Data races are a subset of all race conditions. We don't claim that it's impossible to wait on a network message that never arrives, of course!
However, Pony makes a messaging order guarantee that's much stronger than is typical for the actor model. It guarantees causal messaging. That is, any message that is a "cause" of another message (i.e. was sent or received by an actor prior to the message in question) is guaranteed to arrive before the "effect" if they have the same destination.
That guarantee is achieved with no runtime cost, which is pretty fun.
Pony still allows unbounded non-determinism, of course, but causal messaging gives a very comfortable guarantee to the programmer.
Your causal message ordering guarantee sounds exactly like the Erlang one. If a pair of processes (P1,P2) is given and P1 sends m1 then m2, then P2 will see them in that order, perhaps interleaved with messages from other Pids.
But your claim might be stronger, though I'm not sure in what sense it is stronger.
In Erlang, that only holds for a pair of processes, as you point out.
In Pony, it holds for the entire program. So, if A1 sends a message to A2, and then A1 sends a message to A3, and in response to the second message A3 sends a message to A2... in Pony, A2 is guaranteed to get the message from A1 before the message from A3.
Hmm, thinking some more on this, this holds locally in Erlang, but not in the distributed communication. If we have m1: A1 -> A2, m2: A1 -> A3 and then in m3: A3 -> A2, then the message ordering will always be that m1 comes before m3 in A2 (locally).
Locally, a message pass never fails and always delivers the message directly. It can't be in-flight, so m1 is placed in the mailbox before m2 happens, and thus m3 will always come later.
In the distributed setting, A1, A2 and A3 might be living on three different nodes, and then m1 might get delayed on the TCP socket while m2 and m3 goes through quickly. Thus we observe the reverse ordering, m3 followed by m1. This is probably why the causal ordering constraint is dropped in Erlang. Is pony distributed?
That sounds... interesting. So if A1 is on a different segment, but has a faster link (less congestion?) to A3, than A2, even if it takes 1000t time to send the first message from A1 to A2, and only 10t+t time = 11t time to send a message, from A1 to A3, and from A3 to A2 -- the plan is to guarantee ordering of messages m1, m3 at A2 (delaying m1 at least 989t)?
I suspected as much. It is a pretty good guarantee. Have you found any use for it yet in programs? That is, a program where the causal message ordering is preferred and removes code from the program?
That's just what I was thinking about: Where would this be useful?
On the other hand I could imagine that this could also cause problems: If you have a large program, could then this causality cause some messages to be delayed for a (too) long and not directly visible time in order to achieve the causality guarantee? But the claim was that there is no runtime overhead.
You have an actor A13 that communicates with actor A2. The guarantee allows you to break up A13 into the two actors A1 and A3 that now both communicate with A2 and be done with it.

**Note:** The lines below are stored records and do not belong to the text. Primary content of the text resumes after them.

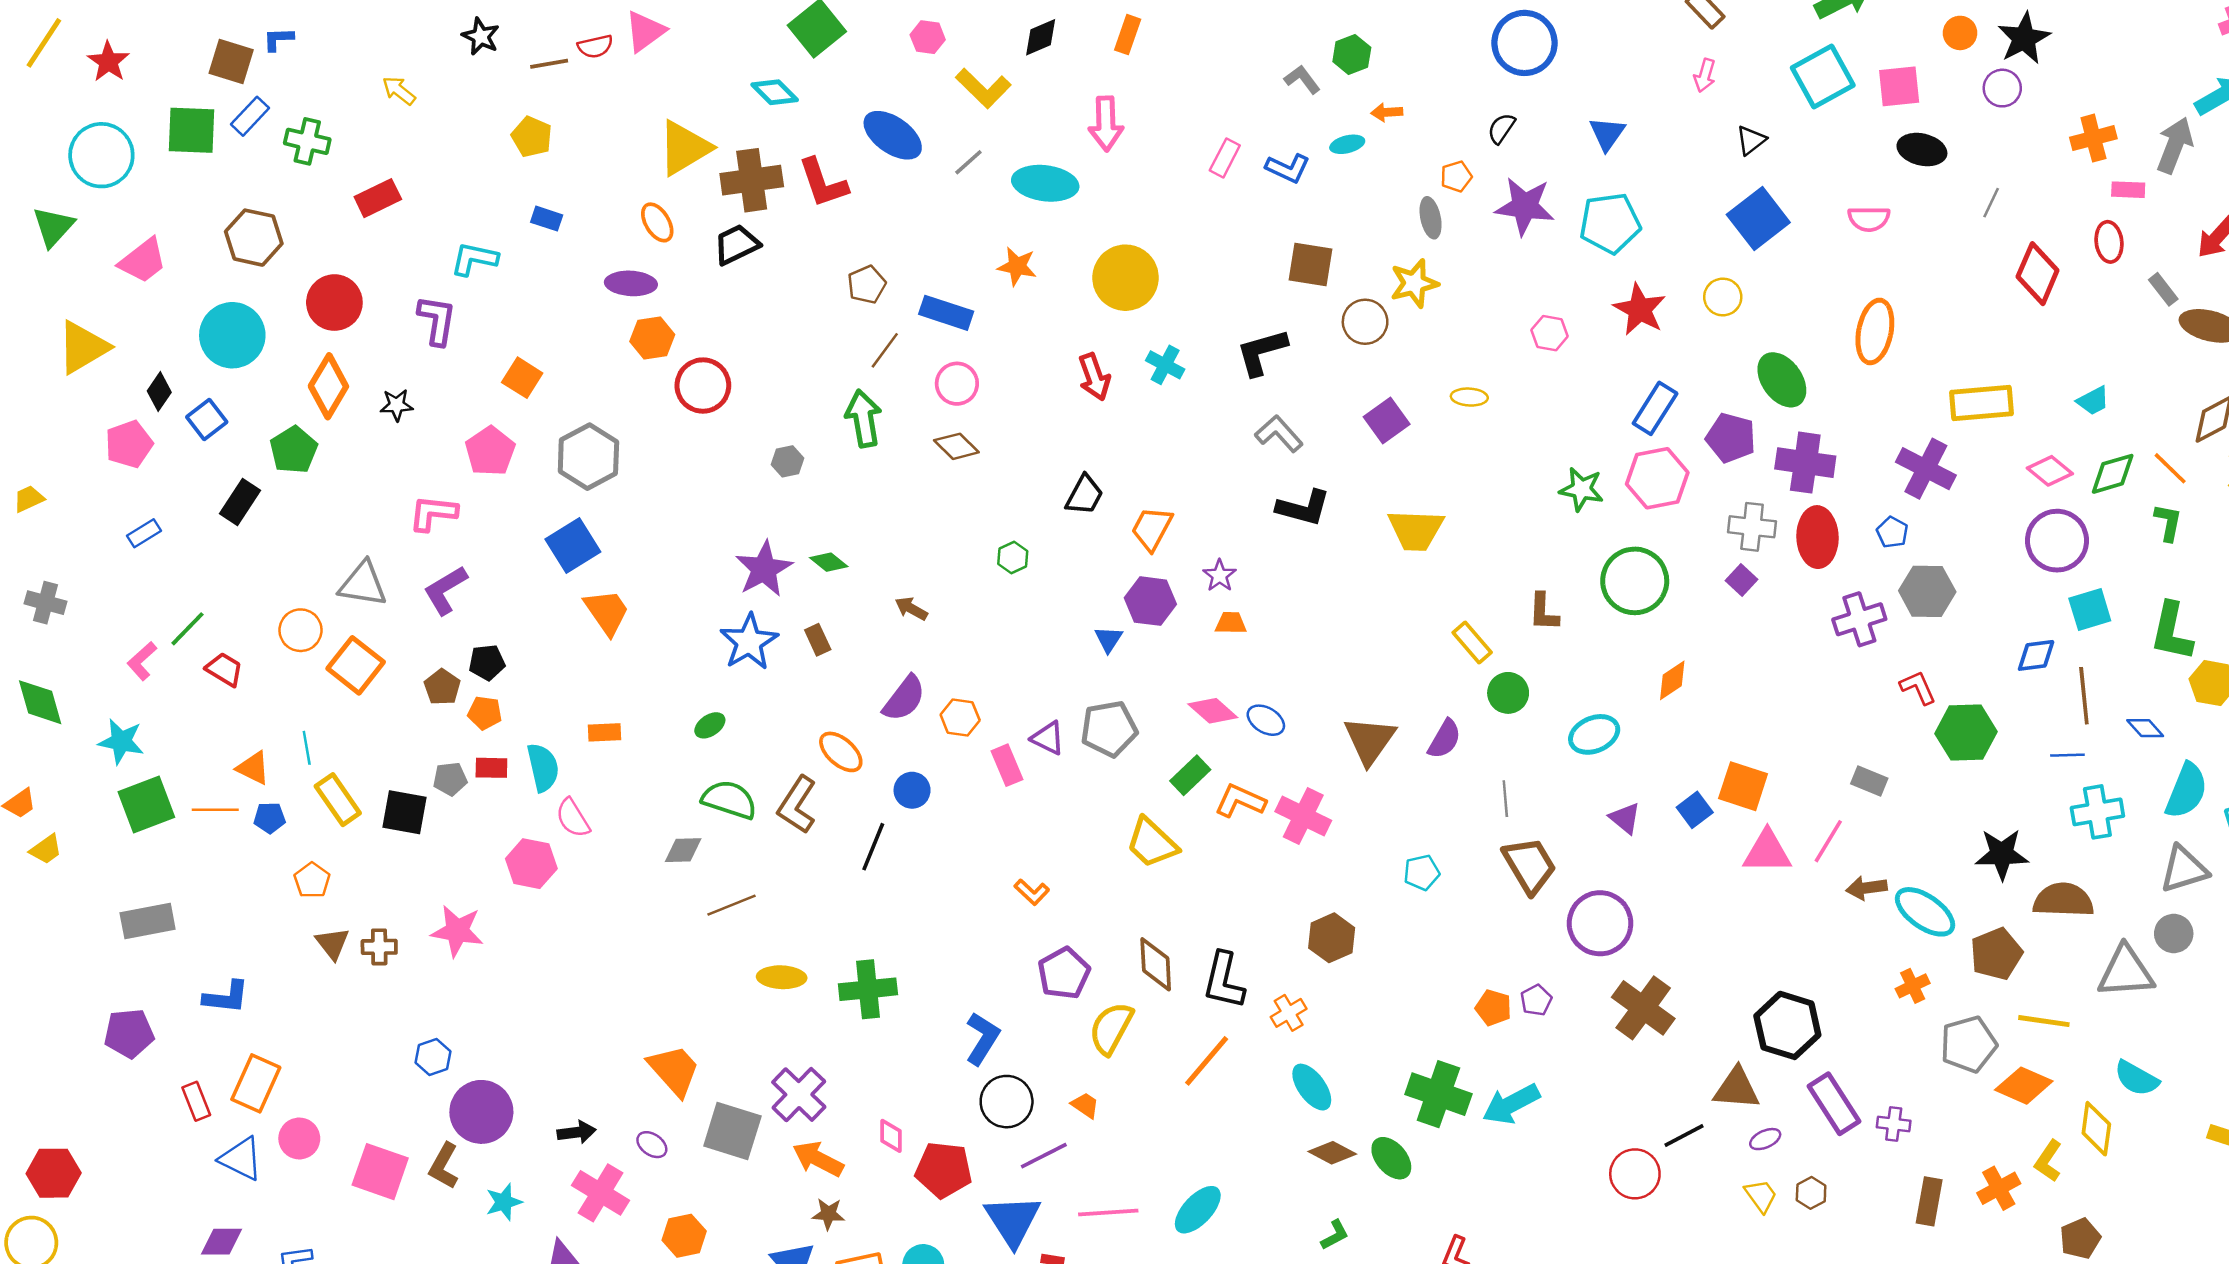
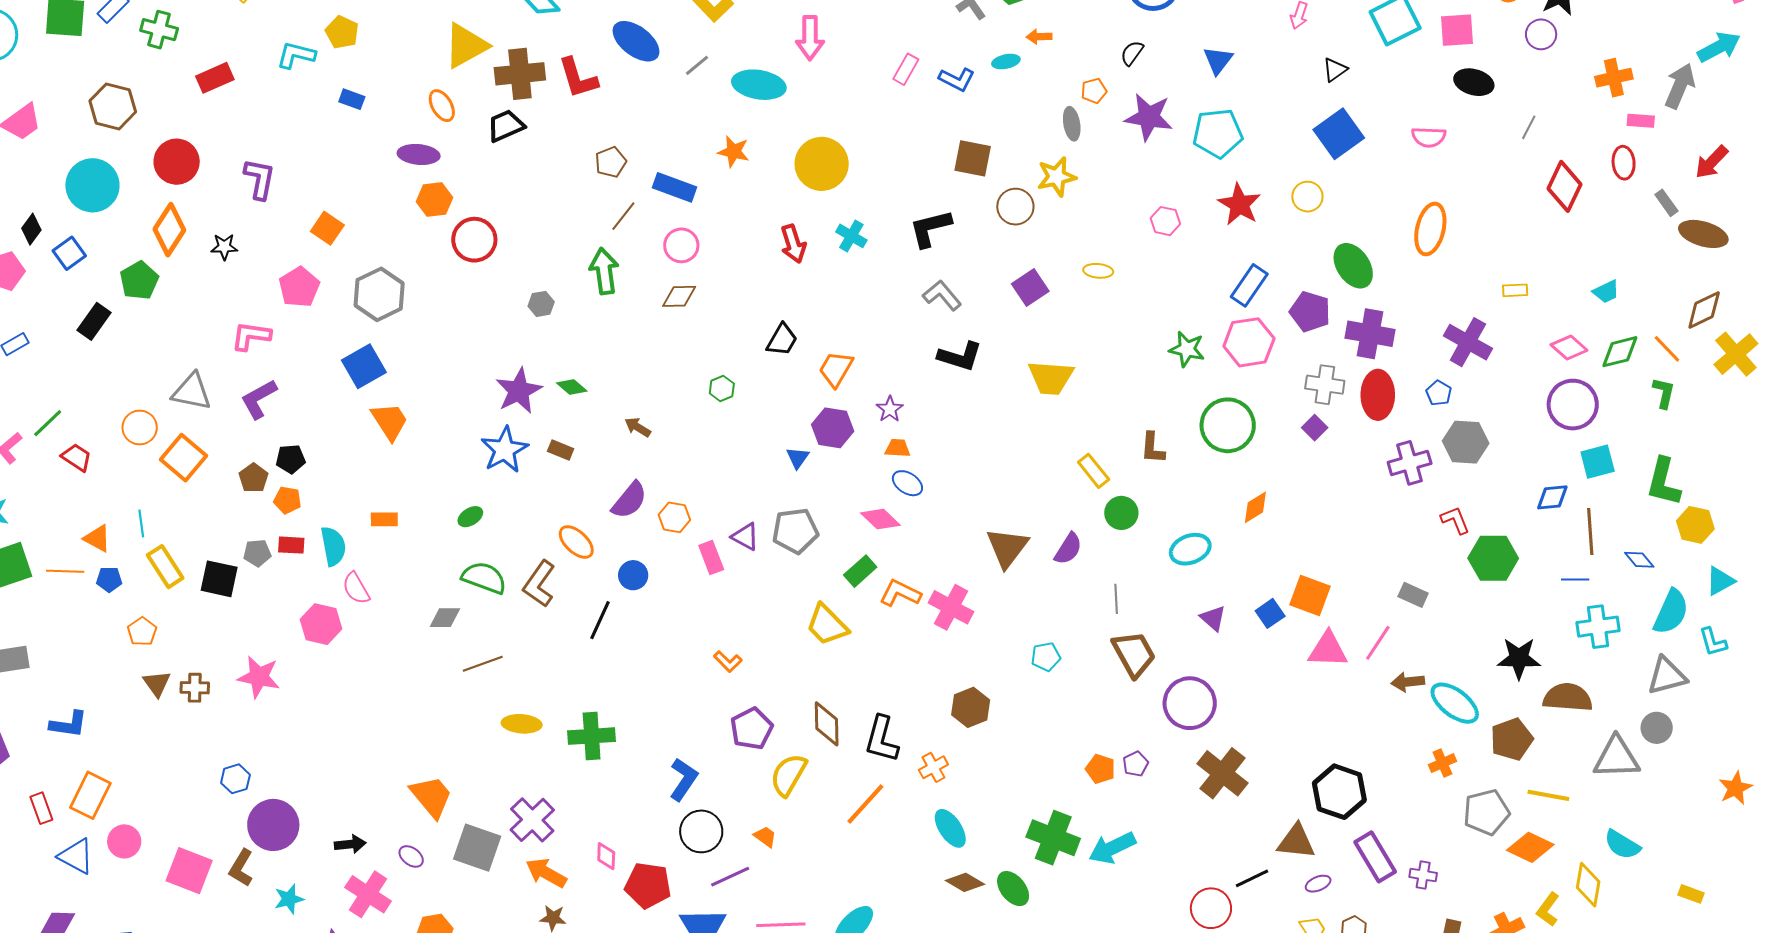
cyan L-shape: (474, 259) -> (296, 55), moved
yellow rectangle: (1981, 403) -> (1515, 290), size x0.5
brown diamond: (956, 446) -> (679, 296), turned -48
brown rectangle: (818, 640) -> (561, 450), turned -45
blue ellipse: (1266, 720) -> (907, 483), moved

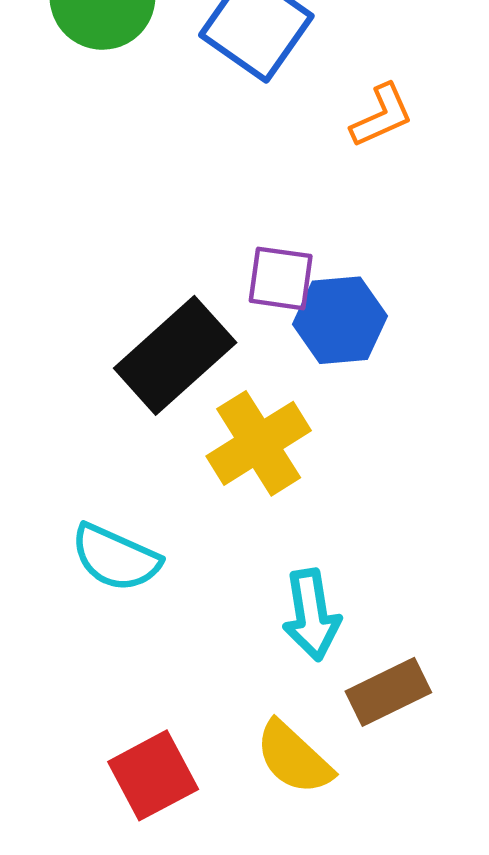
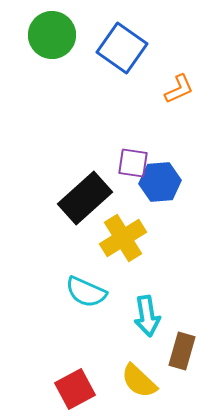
cyan semicircle: (116, 558) -> (86, 292), moved
brown rectangle: (388, 692) -> (182, 351), turned -48

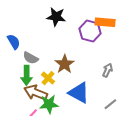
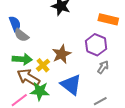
purple hexagon: (90, 31) -> (96, 45), moved
gray semicircle: (31, 58) -> (21, 35), moved
green arrow: (27, 75) -> (22, 59), turned -96

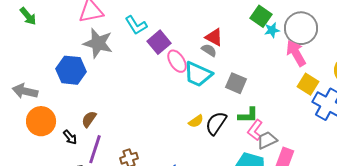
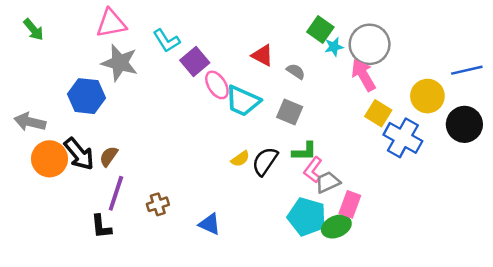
gray semicircle: (209, 50) -> (296, 71), moved
black arrow: (70, 137) -> (79, 154), moved, size x1.8

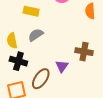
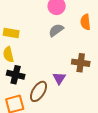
yellow rectangle: (31, 11) -> (11, 33), moved
gray semicircle: (36, 35) -> (56, 30), moved

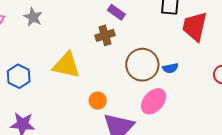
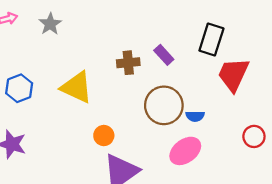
purple rectangle: (116, 12) -> (164, 55), moved
pink ellipse: (154, 101) -> (185, 151), moved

In erlang, you might not've done so, because you know nothing about message ordering in non-tree-shaped topologies.
Especially if they're trying to include distribution (per a comment elsewhere). Pretty sure you can't have linearalizable messages between nodes without additional runtime cost compared to the non-linearalized case.
Distribution probably (almost definitely) kills the runtime cost, I can't imagine how it couldn't. I'm much more interested in the causality guarantee in the context of the distributed systems.
Oh, agreed. But it's doable, provided you don't mind losing availability (which is...an interesting choice for a programming language), and you don't mind the runtime cost.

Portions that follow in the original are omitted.